A área também contava com muitos cestos de lixo seletivo, mas deixou um pouco a desejar na pouca quantidade de bebedouros, na sinalização confundindo os torcedores que não sabiam para onde ir e o controle de acesso. Havia somente uma entrada para todas as competições daquele pavilhão e, principalmente nos jogos de volleyball, quando o público era maior, formava-se uma fila muito grande. A organização dizia que era uma questão de segurança.
Eles devem ter seus motivos, porém ao chegarmos para o trabalho, passávamos por uma revista nas mochilas e pelo raio-x manual, o que é um procedimento normal em todo evento também, mas aqui era bem menos radical e só não entrava garrafa com líquido — provavelmente para evitar consumo de álcool –. Mas até pau de selfie e guarda-chuva, podia.
Ponto totalmente OUT foi a transmissão televisiva para cá e para o Brasil. Não havia cobertura de todos os esportes e aqui no Canadá só víamos competições onde os donos da casa estavam se sobressaindo. Péssimo.
Nos bastidores tudo era festa e podíamos tirar foto e filmar, o que geralmente é proibido aos voluntários. Até os policiais daqui pousam para fotos com os turistas.
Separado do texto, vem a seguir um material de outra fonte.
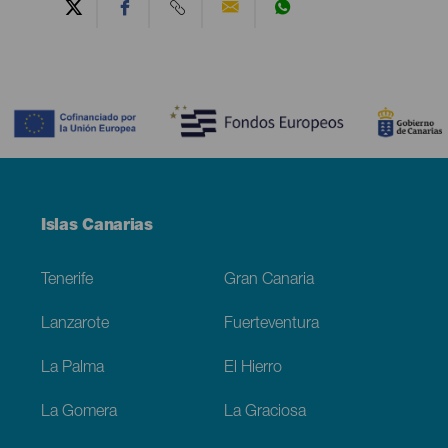
Contenido
Menú
Islas Canarias
Footer
Tenerife
Gran Canaria
Lanzarote
Fuerteventura
La Palma
El Hierro
La Gomera
La Graciosa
Enfim, foi um evento realizado em toda sua totalidade, com prós e contras. Acho que a parte cultural do Canadense de respeito às individualidades fez com que houvesse maior flexibilidade com relação às regras de comportamento e nós, brasileiros, podemos confundir isso com um certo “desleixo”. O importante é que tudo deu certo e a população local, que não aceitava inicialmente o evento, acabou participando e ficaram com gostinho de “quero mais”.
Certamente vou aproveitar muito de tudo mais que vivi por aqui em minhas próximas experiências profissionais, e já chegarei a São Paulo munida de toda energia para continuar minhas aventuras, agora com as gestantes do Lar Meimei e com os Voluntários Selecionadores da Rio2016.
Amei a cidade, amei trabalhar aqui e continuo amando meus novos amigos voluntários que, sem dúvida, viveram momentos incríveis nestes Jogos Panamericanos 2015.